E. A. Mario

E. A. Mario

E. A. Mario, pseudonimo di Giovanni Ermete Gaeta (Napoli, 5 maggio 1884Napoli, 24 giugno 1961), è stato un paroliere e compositore italiano, autore di numerose canzoni di grande successo, come La leggenda del Piave[1] e la Tammurriata nera. Alcuni brani furono composti in lingua italiana, altri in lingua napoletana; di essi, quasi sempre, scriveva sia i testi che la musica.

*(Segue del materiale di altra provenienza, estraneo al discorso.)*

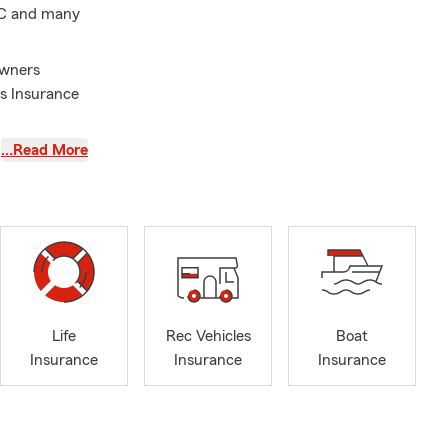
 DC and many
owners
ms Insurance
tch it all!
…Read More
Life
Rec Vehicles
Boat
Insurance
Insurance
Insurance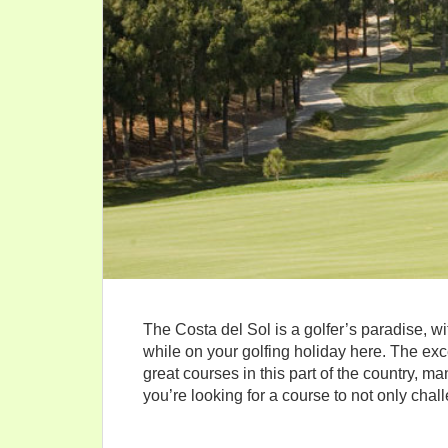
The Costa del Sol is a golfer’s paradise, w
while on your golfing holiday here. The ex
great courses in this part of the country, m
you’re looking for a course to not only chal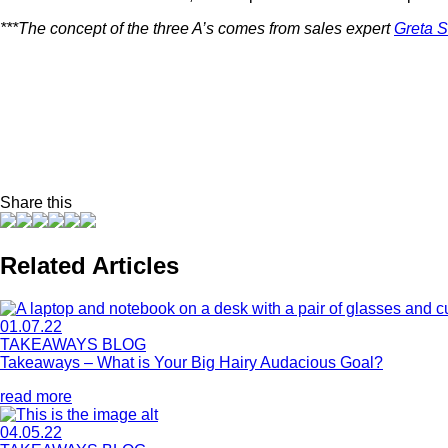
***The concept of the three A’s comes from sales expert
Greta S
Share this
Related Articles
01.07.22
TAKEAWAYS BLOG
Takeaways – What is Your Big Hairy Audacious Goal?
read more
04.05.22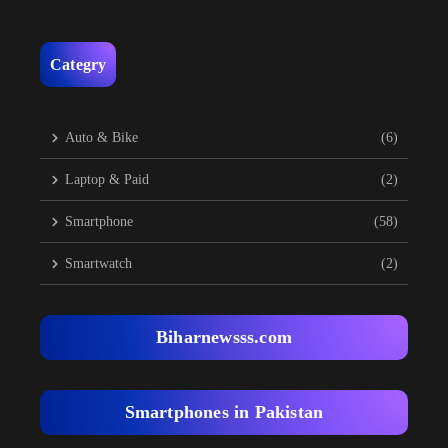
Categry
Auto & Bike
(6)
Laptop & Paid
(2)
Smartphone
(58)
Smartwatch
(2)
Biharnewsss.com
Smartphones in Pakistan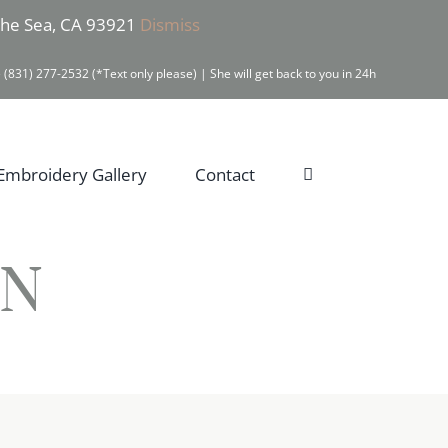
 the Sea, CA 93921
Dismiss
 (831) 277-2532 (*Text only please) | She will get back to you in 24h
Embroidery Gallery
Contact
IN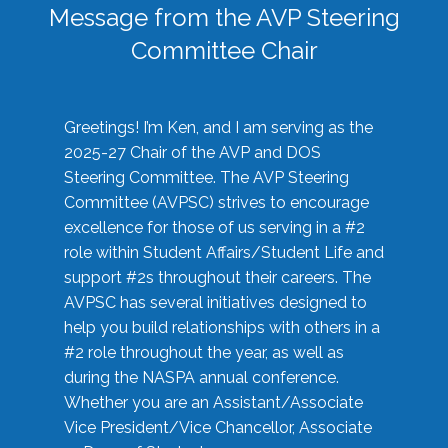
Message from the AVP Steering
Committee Chair
Greetings! I’m Ken, and I am serving as the
2025-27 Chair of the AVP and DOS
Steering Committee. The AVP Steering
Committee (AVPSC) strives to encourage
excellence for those of us serving in a #2
role within Student Affairs/Student Life and
support #2s throughout their careers. The
AVPSC has several initiatives designed to
help you build relationships with others in a
#2 role throughout the year, as well as
during the NASPA annual conference.
Whether you are an Assistant/Associate
Vice President/Vice Chancellor, Associate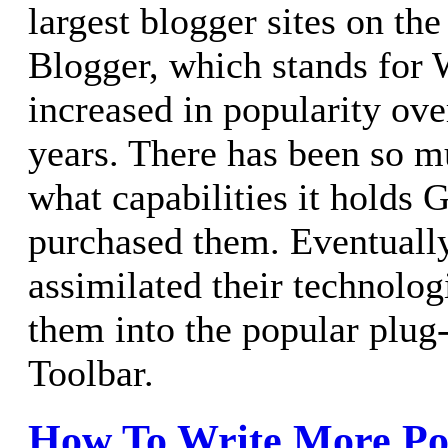
largest blogger sites on the
Blogger, which stands for 
increased in popularity ove
years. There has been so mu
what capabilities it holds
purchased them. Eventuall
assimilated their technolo
them into the popular plug
Toolbar.
How To Write More Po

Insieme a Salvatore Di Giacomo, Ernesto Murolo e Libero Bovio, è da annoverare tra i massimi esponenti della canzone napoletana della prima metà del Novecento ed uno dei protagonisti indiscussi della canzone italiana dal primo dopoguerra agli anni cinquanta, sia per la grandissima produzione - scrisse oltre duemila canzoni, musicandone anche una parte - sia per la qualità delle sue opere. Di sentimenti ferventemente patriottici, è stato autore di numerose poesie e canzoni di significato patriottico. Scrisse anche numerose poesie, novelle e saggi storici.

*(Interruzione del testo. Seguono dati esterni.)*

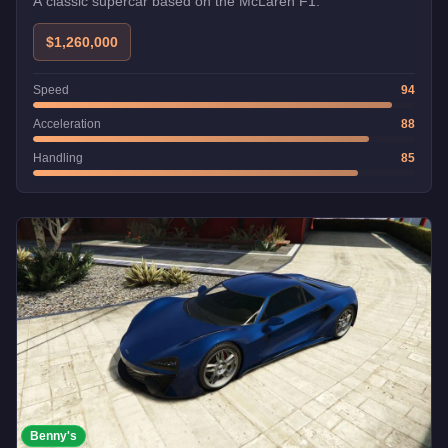
A classic supercar based on the McLaren F1.
$1,260,000
Speed
94
Acceleration
88
Handling
85
Benny's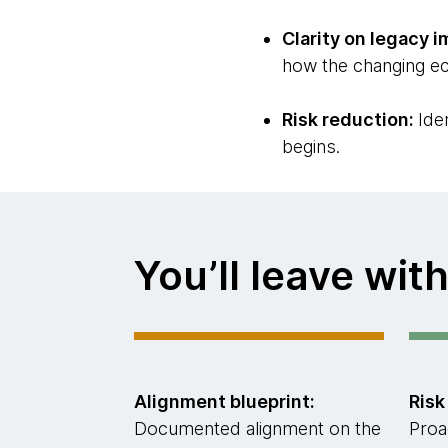
Clarity on legacy i
how the changing ec
Risk reduction:
Ide
begins.
You’ll leave with
Alignment blueprint:
Risk
Documented alignment on the
Proa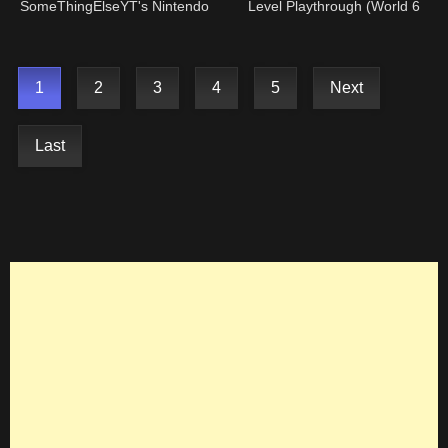
SomeThingElseYT's Nintendo
Level Playthrough (World 6
DSI!
Castle )
1
2
3
4
5
Next
Last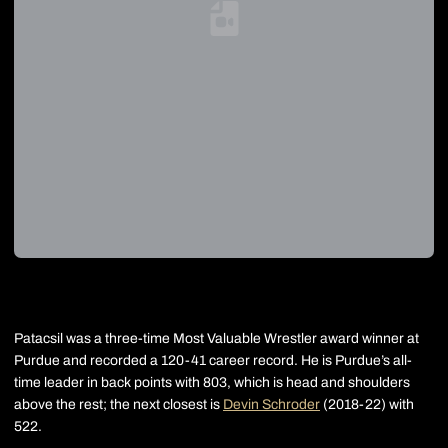
Loading YouTube Video...
Patacsil was a three-time Most Valuable Wrestler award winner at
Purdue and recorded a 120-41 career record. He is Purdue’s all-
time leader in back points with 803, which is head and shoulders
above the rest; the next closest is
Devin Schroder
(2018-22) with
522.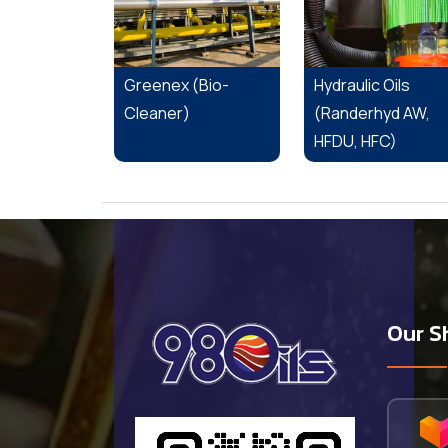
Greenex (Bio-
Hydraulic Oils
Cleaner)
(Randerhyd AW,
HFDU, HFC)
Our S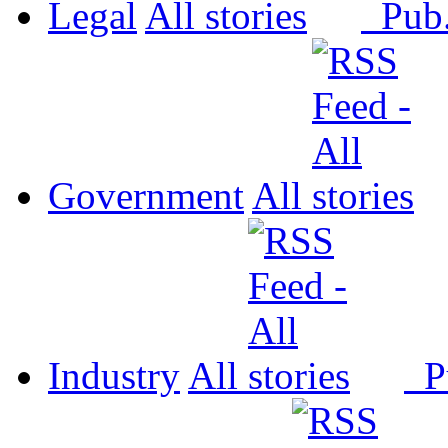
Legal
All
Pub
Government
All
Industry
All
P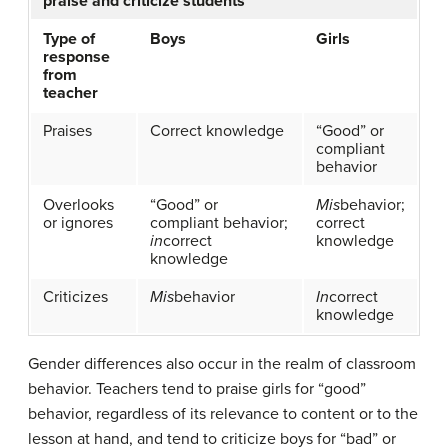
praise and criticize students
Type of
Boys
Girls
response
from
teacher
Praises
Correct knowledge
“Good” or
compliant
behavior
Overlooks
“Good” or
Mis
behavior;
or ignores
compliant behavior;
correct
in
correct
knowledge
knowledge
Criticizes
Mis
behavior
In
correct
knowledge
Gender differences also occur in the realm of classroom
behavior. Teachers tend to praise girls for “good”
behavior, regardless of its relevance to content or to the
lesson at hand, and tend to criticize boys for “bad” or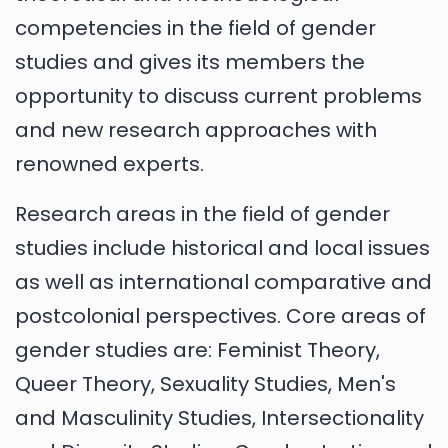
competencies in the field of gender
studies and gives its members the
opportunity to discuss current problems
and new research approaches with
renowned experts.
Research areas in the field of gender
studies include historical and local issues
as well as international comparative and
postcolonial perspectives. Core areas of
gender studies are: Feminist Theory,
Queer Theory, Sexuality Studies, Men's
and Masculinity Studies, Intersectionality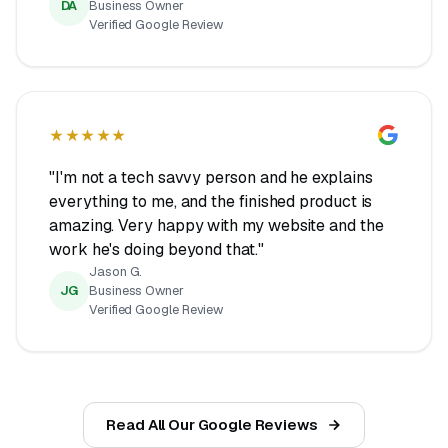
DA
Business Owner
Verified Google Review
★★★★★
"I'm not a tech savvy person and he explains
everything to me, and the finished product is
amazing. Very happy with my website and the
work he's doing beyond that."
Jason G.
JG
Business Owner
Verified Google Review
Read All Our Google Reviews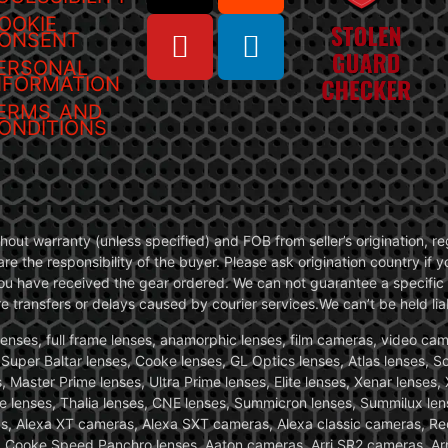
OOKIE
ONSENT
ERSONAL
NFORMATION
ERMS AND
ONDITIONS
without warranty (unless specified) and FOB from seller’s origination,
are the responsibility of the buyer. Please ask origination country if
you have received the gear ordered. We can not guarantee a specific 
transfers or delays caused by courier services.We can’t be held liab
ses, full frame lenses, anamorphic lenses, film cameras, video came
, Super Baltar lenses, Cooke lenses, GL Optics lenses, Atlas lenses, 
, Master Prime lenses, Ultra Prime lenses, Elite lenses, Xenar lenses
e lenses, Thalia lenses, CNE lenses, Summicron lenses, Summilux len
ras, Alexa XT cameras, Alexa SXT cameras, Alexa classic cameras, R
ooke Speed Panchro lenses, Aaton cameras, Arri SR2 cameras, Arr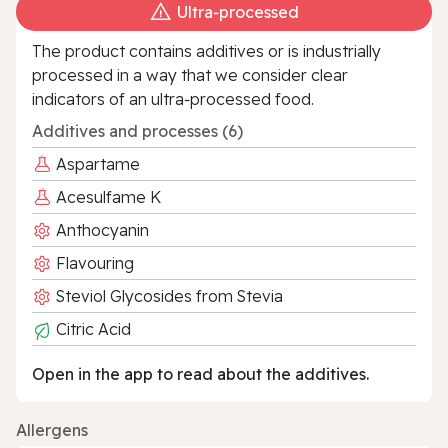
Ultra‑processed
The product contains additives or is industrially
processed in a way that we consider clear
indicators of an ultra‑processed food.
Additives and processes (6)
Aspartame
Acesulfame K
Anthocyanin
Flavouring
Steviol Glycosides from Stevia
Citric Acid
Open in the app to read about the additives.
Allergens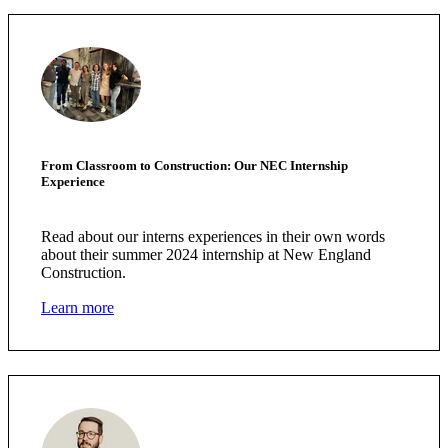
From Classroom to Construction: Our NEC Internship
Experience
Read about our interns experiences in their own words
about their summer 2024 internship at New England
Construction.
Learn more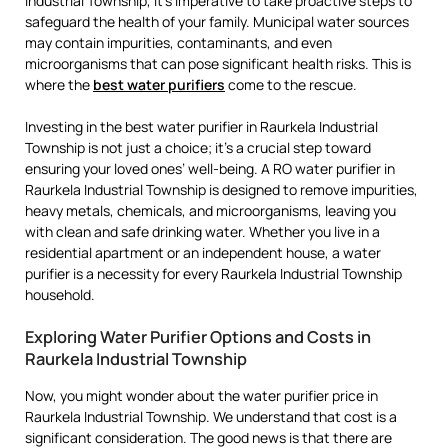
Industrial Township, it’s imperative to take proactive steps to
safeguard the health of your family. Municipal water sources
may contain impurities, contaminants, and even
microorganisms that can pose significant health risks. This is
where the
best water purifiers
come to the rescue.
Investing in the best water purifier in Raurkela Industrial
Township is not just a choice; it’s a crucial step toward
ensuring your loved ones’ well-being. A RO water purifier in
Raurkela Industrial Township is designed to remove impurities,
heavy metals, chemicals, and microorganisms, leaving you
with clean and safe drinking water. Whether you live in a
residential apartment or an independent house, a water
purifier is a necessity for every Raurkela Industrial Township
household.
Exploring Water Purifier Options and Costs in
Raurkela Industrial Township
Now, you might wonder about the water purifier price in
Raurkela Industrial Township. We understand that cost is a
significant consideration. The good news is that there are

Biografia[modifica | modifica wikitesto]

Nacque a Napoli da una modesta famiglia di Pellezzano il 5 maggio 1884, in un basso di Vico Tutti i Santi, a ridosso della Parrocchia S. Maria di Tutti i Santi, in uno dei quartieri più popolari della città (Borgo S. Antonio Abate). Il padre, Michele Gaeta, era barbiere e la madre, Maria della Monica, una casalinga. Il retrobottega della barberia del padre era tutta la loro casa. Un locale dove vivevano molte persone di famiglia: il fratello Ciccillo, le sorelle Agata e Anna, lui, la madre ed il padre. In altre due piccole stanzette, tre zie ed uno zio. Dopo un fidanzamento di soli tre mesi, nel 1919 si sposò con Adelina, figlia di un'attrice molto famosa all'epoca, Leonilde Gaglianone. Dal loro matrimonio nacquero poi tre figlie: Delia, Italia e Bruna.

In giovinezza frequentò un altro grande poeta e commediografo napoletano, da cui fu assai benvoluto, Eduardo Scarpetta, padre dei fratelli Eduardo, Peppino e Titina De Filippo.

Collaborò molto con il massimo editore napoletano dell'epoca, Ferdinando Bideri.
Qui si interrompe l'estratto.